Monsoon's Holiday Wishes & Plea for Assistance

Good people,

I am busily preparing my yuletide weather report, including an appraisal of Saturday’s potential snow (models are all over the place, but my preliminary take is that the system is going to our south and we’ll get only an inch or two).  I’m also checking out what lies ahead for the holiday break.  Look for that forecast tonight or tomorrow.

But first, I have a silly request.  You know those calendars printed on a little card about the size of a credit card, designed to go in your wallet?  The ones that are typically given away this time of year by small businesses, banks, insurance companies, greeting card stores, etc.?  My dad likes to have a bunch of those handy—one for his wallet, one for his bedstead, one for the kitchen, one for … next to the john, I don’t know.  The point is this: his usual source (their credit union) has stopped giving them out this year, and my dad is jonesing for 2010 calendars, hard.  Problem is, you can’t just buy these things anywhere.  In an ironic twist worthy of O. Henry (well, maybe not quite), this is the one gift that would probably make him most happy, and I haven’t been able to find the damned things anywhere.

So, my fine readers, if you are out and about and see one or a few of these wallet calendar cards (and you don’t want them for yourselves), could you pick them up?  It would be most appreciated.

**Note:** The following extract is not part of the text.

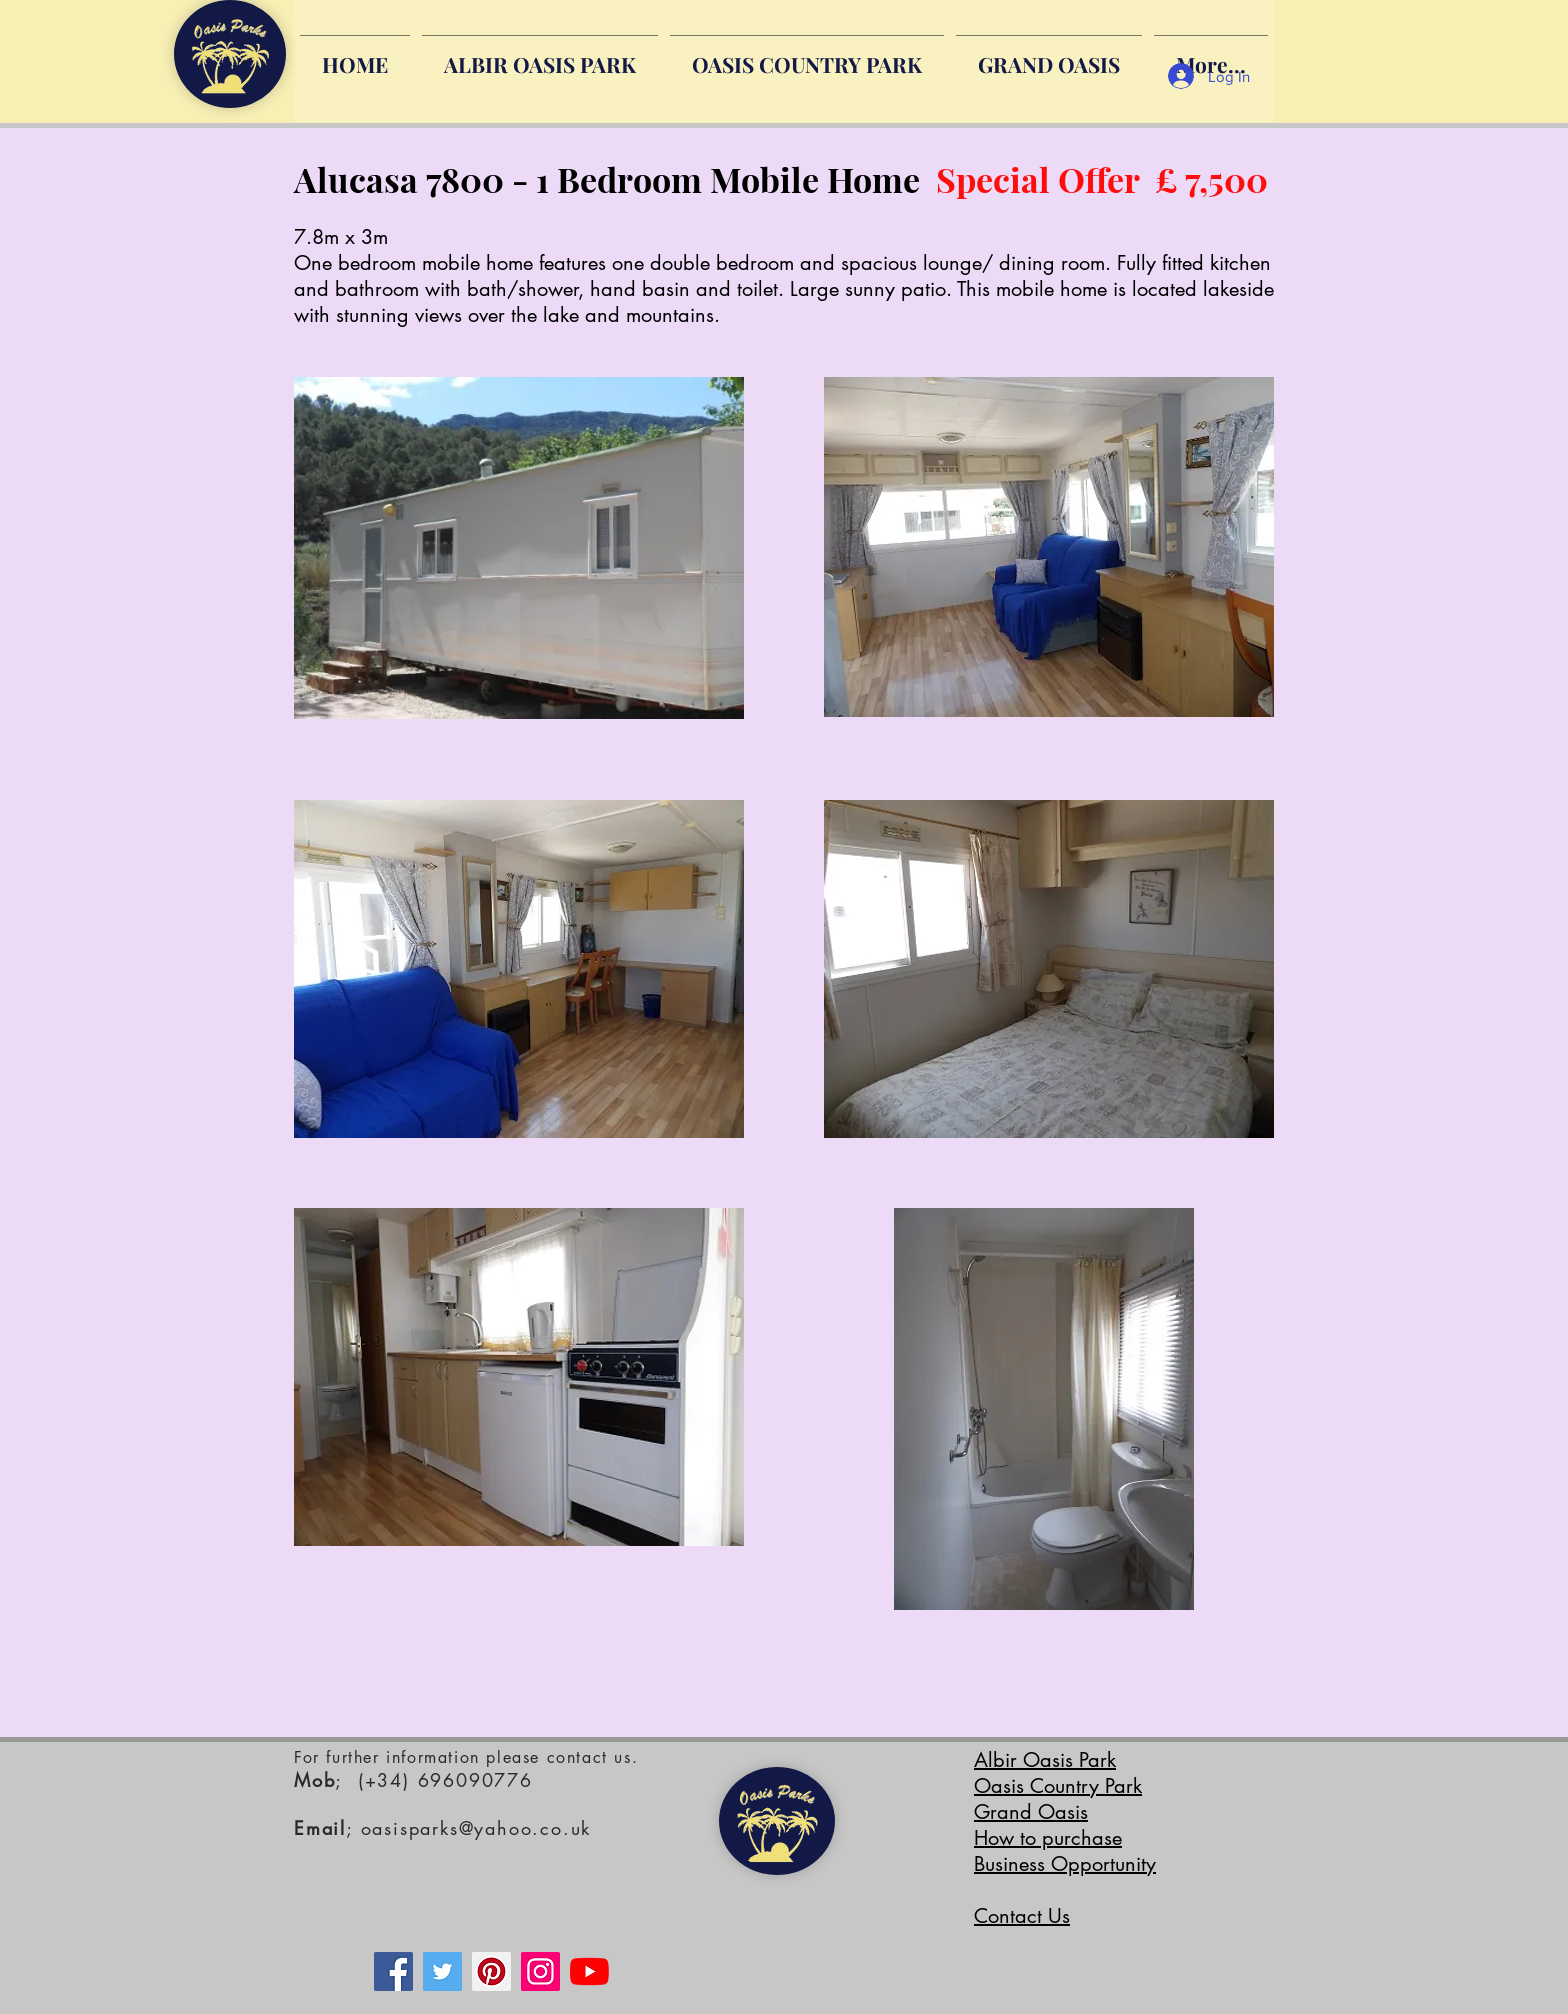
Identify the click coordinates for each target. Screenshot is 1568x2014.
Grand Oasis (1031, 1812)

Here at Mifflin, we’re anxiously awaiting our holiday break; our last day of school is tomorrow.  It is becoming more and more evident that a nice, lengthy break is precisely what we need.  I’m not sure if it was the student who showed me a video her group had made for a nineteenth amendment project in social studies—in which she and the members of her group were chanting “No more women’s suffrage!” and “Women’s suffrage has got to go!” due to a fundamental misunderstanding of the meaning of the word “suffrage.”  Maybe it was the young man in my class who laid on the counter by the window like a cat in a sunbeam, then nuzzled his head into the back of a startled peer while making meowing noises, almost precipitating an attack by this bewildered boy.  Then again, maybe it’s the “ball taps” and the cell phones and the rampant tomfoolery in the hallway.

Whatever the reason, it’s definitely time for a break.

I hope yours is happy and healthy, and I sincerely hope you’re able to spend time with people you like to be around.  Have a great holiday season!